災厄の魔女
口の中に押し込んだ肉の塊をゴクリと飲み込んだ所で、店の扉は乱暴に開かれた。
「ニャハハッ!珠里奈ー酒ー!」
「まったく…いい加減にして下さいよ貴女は……」
入って来たのは男女二人組。
既に泥酔状態の女と、彼女を介抱する男である。
「あらあらシンリ、飲み過ぎじゃない?」
そんな事を言いながらもグラス並々に注がれたアルコールを差し出す珠里奈。
それを女は一気に飲み干した。
「止めて下さい珠里奈さん。これ以上は僕も面倒見きれませんよ」
「面倒だぁ?何時も面倒見てやってるのは、ヒック…私の方だろがぁ!」
隣でグッタリとする男の頬を抓るシンリと呼ばれた女。
彼女は更に彼の頭を乱暴に叩く。
「あのー、大変盛り上がってる所悪いんだが、少しいいかなお二人さん」
知り合いなのだろうか、珈琲に角砂糖を沈ませた要はカウンター席に座る2人に声をかける。

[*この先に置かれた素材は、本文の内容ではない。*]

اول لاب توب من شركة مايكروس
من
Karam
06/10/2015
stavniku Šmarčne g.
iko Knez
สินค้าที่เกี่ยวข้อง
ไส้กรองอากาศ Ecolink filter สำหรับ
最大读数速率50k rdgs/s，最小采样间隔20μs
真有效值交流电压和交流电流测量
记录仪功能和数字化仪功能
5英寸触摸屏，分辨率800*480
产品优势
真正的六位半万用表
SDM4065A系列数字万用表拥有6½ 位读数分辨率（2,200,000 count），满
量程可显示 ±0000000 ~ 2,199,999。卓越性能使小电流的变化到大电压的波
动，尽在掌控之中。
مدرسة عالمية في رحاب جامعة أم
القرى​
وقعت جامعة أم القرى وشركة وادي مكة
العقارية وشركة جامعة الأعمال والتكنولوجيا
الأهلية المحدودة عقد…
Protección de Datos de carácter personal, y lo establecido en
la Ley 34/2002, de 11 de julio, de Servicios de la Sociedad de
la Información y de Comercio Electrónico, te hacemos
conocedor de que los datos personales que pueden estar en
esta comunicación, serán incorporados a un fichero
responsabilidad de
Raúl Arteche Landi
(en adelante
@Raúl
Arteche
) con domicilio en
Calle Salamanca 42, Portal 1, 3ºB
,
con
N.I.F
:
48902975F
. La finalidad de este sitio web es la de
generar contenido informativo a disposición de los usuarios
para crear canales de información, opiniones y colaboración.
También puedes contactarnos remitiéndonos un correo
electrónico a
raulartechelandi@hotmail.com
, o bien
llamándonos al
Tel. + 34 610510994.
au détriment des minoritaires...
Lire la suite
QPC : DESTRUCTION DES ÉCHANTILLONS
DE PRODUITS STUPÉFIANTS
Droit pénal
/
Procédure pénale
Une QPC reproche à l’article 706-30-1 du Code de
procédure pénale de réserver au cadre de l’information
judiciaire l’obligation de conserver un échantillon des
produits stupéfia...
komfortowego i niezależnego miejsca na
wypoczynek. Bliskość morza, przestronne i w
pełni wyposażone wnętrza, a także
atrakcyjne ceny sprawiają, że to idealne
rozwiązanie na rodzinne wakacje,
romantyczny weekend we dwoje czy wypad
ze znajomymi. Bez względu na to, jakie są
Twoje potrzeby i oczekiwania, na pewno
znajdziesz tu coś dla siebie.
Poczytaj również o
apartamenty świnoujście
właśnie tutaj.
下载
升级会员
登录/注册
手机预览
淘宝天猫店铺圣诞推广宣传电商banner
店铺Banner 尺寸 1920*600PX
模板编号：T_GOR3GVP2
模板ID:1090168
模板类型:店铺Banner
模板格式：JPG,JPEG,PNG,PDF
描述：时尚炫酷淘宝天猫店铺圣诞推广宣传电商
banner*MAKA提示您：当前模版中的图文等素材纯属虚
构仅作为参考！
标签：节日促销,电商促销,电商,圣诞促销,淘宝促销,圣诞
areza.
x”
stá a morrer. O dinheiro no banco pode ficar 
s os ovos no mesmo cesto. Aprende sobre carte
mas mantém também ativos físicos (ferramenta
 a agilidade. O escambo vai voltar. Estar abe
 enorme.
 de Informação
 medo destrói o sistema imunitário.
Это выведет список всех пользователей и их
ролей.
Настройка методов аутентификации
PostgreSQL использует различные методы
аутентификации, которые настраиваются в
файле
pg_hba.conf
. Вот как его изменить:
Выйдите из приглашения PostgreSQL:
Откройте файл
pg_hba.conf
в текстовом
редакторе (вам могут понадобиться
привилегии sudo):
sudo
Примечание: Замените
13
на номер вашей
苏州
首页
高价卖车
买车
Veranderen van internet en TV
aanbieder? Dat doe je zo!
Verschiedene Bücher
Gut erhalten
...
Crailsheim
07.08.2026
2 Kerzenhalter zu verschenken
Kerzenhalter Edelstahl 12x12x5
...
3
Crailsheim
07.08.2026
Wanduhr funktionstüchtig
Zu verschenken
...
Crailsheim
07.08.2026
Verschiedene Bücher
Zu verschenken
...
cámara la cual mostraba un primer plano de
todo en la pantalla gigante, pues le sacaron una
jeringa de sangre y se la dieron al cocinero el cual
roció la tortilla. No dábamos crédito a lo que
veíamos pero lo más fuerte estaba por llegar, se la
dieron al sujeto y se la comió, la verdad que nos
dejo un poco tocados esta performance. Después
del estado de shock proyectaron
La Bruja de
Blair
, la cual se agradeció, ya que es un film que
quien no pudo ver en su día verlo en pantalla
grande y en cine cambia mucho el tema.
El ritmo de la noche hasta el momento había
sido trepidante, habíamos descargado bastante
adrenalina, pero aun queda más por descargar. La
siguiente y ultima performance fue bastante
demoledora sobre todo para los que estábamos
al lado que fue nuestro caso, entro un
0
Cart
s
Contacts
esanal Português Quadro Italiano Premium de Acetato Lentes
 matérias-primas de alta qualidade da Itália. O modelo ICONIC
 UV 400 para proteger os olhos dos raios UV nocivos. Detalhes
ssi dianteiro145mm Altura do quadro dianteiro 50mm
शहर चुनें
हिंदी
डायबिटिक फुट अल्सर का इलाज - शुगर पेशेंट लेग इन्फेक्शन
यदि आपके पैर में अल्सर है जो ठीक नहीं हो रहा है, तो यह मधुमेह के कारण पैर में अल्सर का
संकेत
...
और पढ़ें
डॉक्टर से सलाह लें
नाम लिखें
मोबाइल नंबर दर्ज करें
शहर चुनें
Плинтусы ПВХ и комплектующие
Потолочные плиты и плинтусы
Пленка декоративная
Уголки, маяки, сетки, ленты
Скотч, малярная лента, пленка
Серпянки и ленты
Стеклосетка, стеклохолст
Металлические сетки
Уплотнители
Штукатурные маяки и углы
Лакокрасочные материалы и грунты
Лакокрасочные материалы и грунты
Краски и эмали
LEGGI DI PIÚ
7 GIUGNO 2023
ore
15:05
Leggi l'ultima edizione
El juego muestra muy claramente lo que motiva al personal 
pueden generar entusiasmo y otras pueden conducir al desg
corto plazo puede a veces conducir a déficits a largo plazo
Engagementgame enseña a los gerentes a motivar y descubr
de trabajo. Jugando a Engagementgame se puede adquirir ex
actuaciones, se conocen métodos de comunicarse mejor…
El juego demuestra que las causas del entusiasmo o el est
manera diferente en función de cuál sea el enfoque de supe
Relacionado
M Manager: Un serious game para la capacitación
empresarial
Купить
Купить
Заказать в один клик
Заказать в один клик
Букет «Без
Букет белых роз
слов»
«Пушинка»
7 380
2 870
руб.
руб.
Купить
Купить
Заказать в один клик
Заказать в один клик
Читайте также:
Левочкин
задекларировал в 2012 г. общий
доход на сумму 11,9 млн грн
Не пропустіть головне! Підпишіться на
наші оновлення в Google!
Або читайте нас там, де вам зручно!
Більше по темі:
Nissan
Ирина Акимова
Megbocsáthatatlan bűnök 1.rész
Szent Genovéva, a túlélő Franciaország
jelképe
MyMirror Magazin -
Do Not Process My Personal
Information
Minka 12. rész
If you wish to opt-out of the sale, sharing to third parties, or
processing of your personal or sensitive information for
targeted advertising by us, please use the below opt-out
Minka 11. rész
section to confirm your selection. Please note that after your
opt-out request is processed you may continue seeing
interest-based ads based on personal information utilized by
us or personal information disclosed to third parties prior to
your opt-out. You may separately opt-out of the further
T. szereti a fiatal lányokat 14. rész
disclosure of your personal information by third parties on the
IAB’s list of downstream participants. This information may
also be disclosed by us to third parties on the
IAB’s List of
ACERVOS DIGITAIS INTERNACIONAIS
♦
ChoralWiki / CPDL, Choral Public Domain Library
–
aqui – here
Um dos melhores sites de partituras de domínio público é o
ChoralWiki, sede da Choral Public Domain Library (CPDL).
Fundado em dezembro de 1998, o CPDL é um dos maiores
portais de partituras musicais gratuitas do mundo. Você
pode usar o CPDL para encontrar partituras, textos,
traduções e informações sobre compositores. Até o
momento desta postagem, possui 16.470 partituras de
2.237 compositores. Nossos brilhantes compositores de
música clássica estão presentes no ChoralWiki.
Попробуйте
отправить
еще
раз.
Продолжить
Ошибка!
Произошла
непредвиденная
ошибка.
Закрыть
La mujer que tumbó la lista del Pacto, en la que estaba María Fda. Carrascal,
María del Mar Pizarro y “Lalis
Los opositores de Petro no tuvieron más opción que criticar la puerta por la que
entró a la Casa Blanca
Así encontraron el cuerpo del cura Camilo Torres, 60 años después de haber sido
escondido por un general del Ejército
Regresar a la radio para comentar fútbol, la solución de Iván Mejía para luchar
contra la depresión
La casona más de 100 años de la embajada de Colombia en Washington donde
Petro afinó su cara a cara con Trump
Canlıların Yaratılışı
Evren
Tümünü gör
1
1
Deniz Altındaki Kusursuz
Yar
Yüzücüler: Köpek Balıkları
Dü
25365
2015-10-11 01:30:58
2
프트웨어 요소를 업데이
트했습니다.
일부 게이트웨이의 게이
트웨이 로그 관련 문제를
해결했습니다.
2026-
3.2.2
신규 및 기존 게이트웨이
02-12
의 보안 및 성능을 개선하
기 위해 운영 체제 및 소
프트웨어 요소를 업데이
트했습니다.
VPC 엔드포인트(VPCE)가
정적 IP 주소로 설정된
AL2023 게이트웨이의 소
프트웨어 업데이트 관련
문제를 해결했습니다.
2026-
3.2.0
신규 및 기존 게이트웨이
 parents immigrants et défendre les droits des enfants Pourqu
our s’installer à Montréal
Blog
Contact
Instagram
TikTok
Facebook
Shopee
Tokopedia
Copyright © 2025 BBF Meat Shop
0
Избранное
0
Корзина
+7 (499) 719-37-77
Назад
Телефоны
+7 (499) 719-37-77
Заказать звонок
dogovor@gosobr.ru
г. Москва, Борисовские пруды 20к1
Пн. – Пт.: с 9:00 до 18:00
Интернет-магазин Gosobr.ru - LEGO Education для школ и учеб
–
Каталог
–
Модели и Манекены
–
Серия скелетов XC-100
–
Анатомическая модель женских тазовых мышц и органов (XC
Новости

「何だ居たのかバカナメ。他のギルド長に消されれば良かったのに」
「ハハッ…もし消されたら一番にお前を呪ってやるよ、シンリ」
振り向く女は毒を吐き、それに対抗するように要は引きつった笑みを浮かべながらスプーンをねじ曲げた。
「それで何です?用があるんですよね、カナメ。まぁ、大方予想は出来ていますが」
睨み合う2人を止めるように話を切り出す男。
要に問い掛けながら彼は遙翔へと視線を向けるのだった。